Extracted page text data:
---

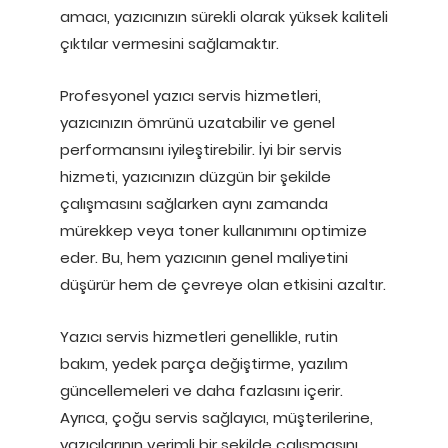
amacı, yazıcınızın sürekli olarak yüksek kaliteli
çıktılar vermesini sağlamaktır.
Profesyonel yazıcı servis hizmetleri,
yazıcınızın ömrünü uzatabilir ve genel
performansını iyileştirebilir. İyi bir servis
hizmeti, yazıcınızın düzgün bir şekilde
çalışmasını sağlarken aynı zamanda
mürekkep veya toner kullanımını optimize
eder. Bu, hem yazıcının genel maliyetini
düşürür hem de çevreye olan etkisini azaltır.
Yazıcı servis hizmetleri genellikle, rutin
bakım, yedek parça değiştirme, yazılım
güncellemeleri ve daha fazlasını içerir.
Ayrıca, çoğu servis sağlayıcı, müşterilerine,
yazıcılarının verimli bir şekilde çalışmasını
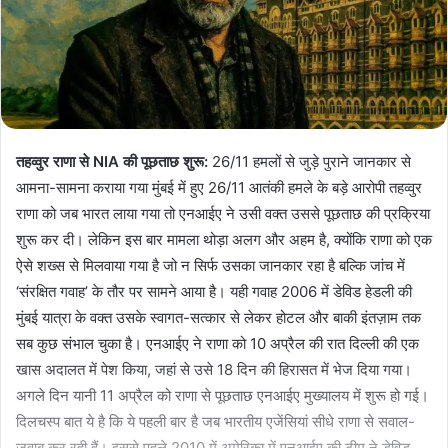
तहव्वुर राणा से NIA की पूछताछ शुरू:
26/11 हमलों से जुड़े पुराने जानकार से
आमना-सामना कराया गया मुंबई में हुए 26/11 आतंकी हमले के बड़े आरोपी तहव्वुर
राणा को जब भारत लाया गया तो एनआईए ने उसी वक्त उससे पूछताछ की प्रक्रिया
शुरू कर दी। लेकिन इस बार मामला थोड़ा अलग और अहम है, क्योंकि राणा को एक
ऐसे शख्स से मिलवाया गया है जो न सिर्फ उसका जानकार रहा है बल्कि जांच में
‘संरक्षित गवाह’ के तौर पर सामने आया है। यही गवाह 2006 में डेविड हेडली की
मुंबई यात्रा के वक्त उसके स्वागत-सत्कार से लेकर होटल और बाकी इंतज़ाम तक
सब कुछ संभाल चुका है। एनआईए ने राणा को 10 अप्रैल की रात दिल्ली की एक
खास अदालत में पेश किया, जहां से उसे 18 दिन की हिरासत में भेज दिया गया।
अगले दिन यानी 11 अप्रैल को राणा से पूछताछ एनआईए मुख्यालय में शुरू हो गई।
दिलचस्प बात ये है कि ये पहली बार है जब भारतीय एजेंसियां सीधे राणा से सवाल-
जवाब कर रही हैं। इससे पहले 2010 में अमेरिका में एनआईए की टीम ने डेविड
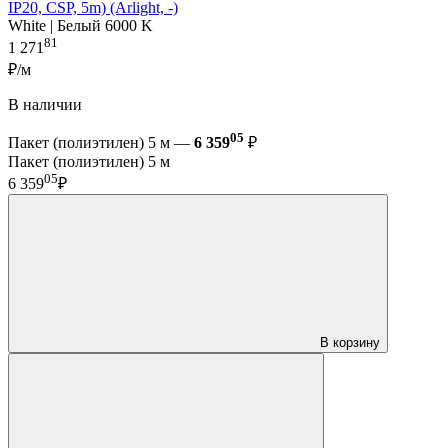
IP20, CSP, 5m) (Arlight, -)
White | Белый 6000 K
81
1 271
₽/м
В наличии
05
Пакет (полиэтилен) 5 м —
6 359
₽
Пакет (полиэтилен) 5 м
05
6 359
₽
В корзину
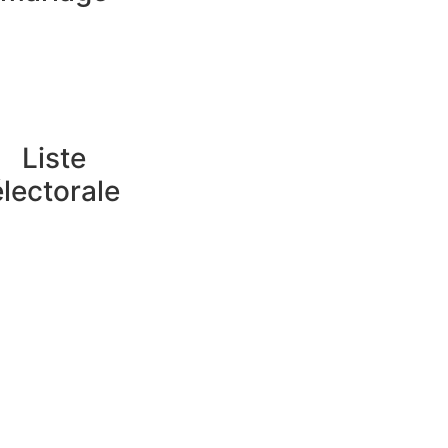
Liste
électorale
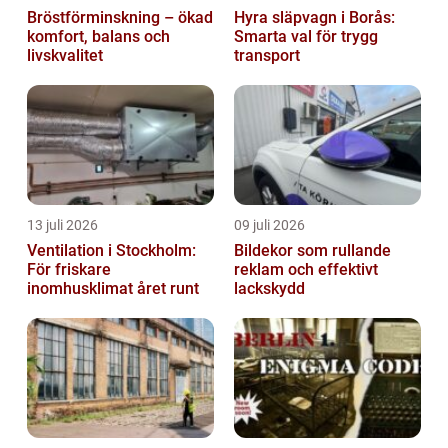
Bröstförminskning – ökad
Hyra släpvagn i Borås:
komfort, balans och
Smarta val för trygg
livskvalitet
transport
13 juli 2026
09 juli 2026
Ventilation i Stockholm:
Bildekor som rullande
För friskare
reklam och effektivt
inomhusklimat året runt
lackskydd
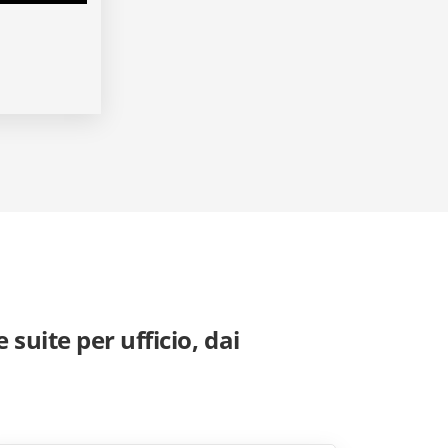
 suite per ufficio, dai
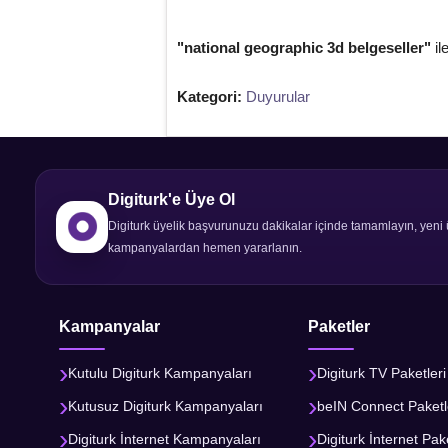
"national geographic 3d belgeseller"
il
Kategori:
Duyurular
Digiturk'e Üye Ol
Digiturk üyelik başvurunuzu dakikalar içinde tamamlayın, yeni 
kampanyalardan hemen yararlanın.
Kampanyalar
Paketler
Kutulu Digiturk Kampanyaları
Digiturk TV Paketleri
Kutusuz Digiturk Kampanyaları
beIN Connect Paketl
Digiturk İnternet Kampanyaları
Digiturk İnternet Pake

---

Wherever the string "Digiturk" appears in a line of the records, copy that line.

Digiturk'e Üye Ol
Digiturk üyelik başvurunuzu dakikalar içinde tamamlayın, yeni 
Kutulu Digiturk Kampanyaları
Digiturk TV Paketleri
Kutusuz Digiturk Kampanyaları
Digiturk İnternet Kampanyaları
Digiturk İnternet Pake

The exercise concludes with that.